Your objective: Would you retype the listing word for word, skipping its pictures?

Material provided:
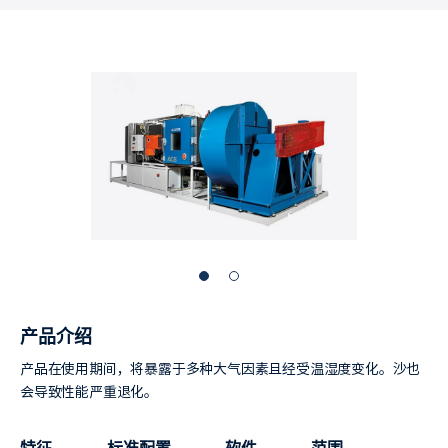
产品介绍
产品在使用期间，将暴露于多种大气因素且经受温湿度变化。沙也
会导致性能严重退化。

Solution to this exercise:
产品介绍
产品在使用期间，将暴露于多种大气因素且经受温湿度变化。沙也
会导致性能严重退化。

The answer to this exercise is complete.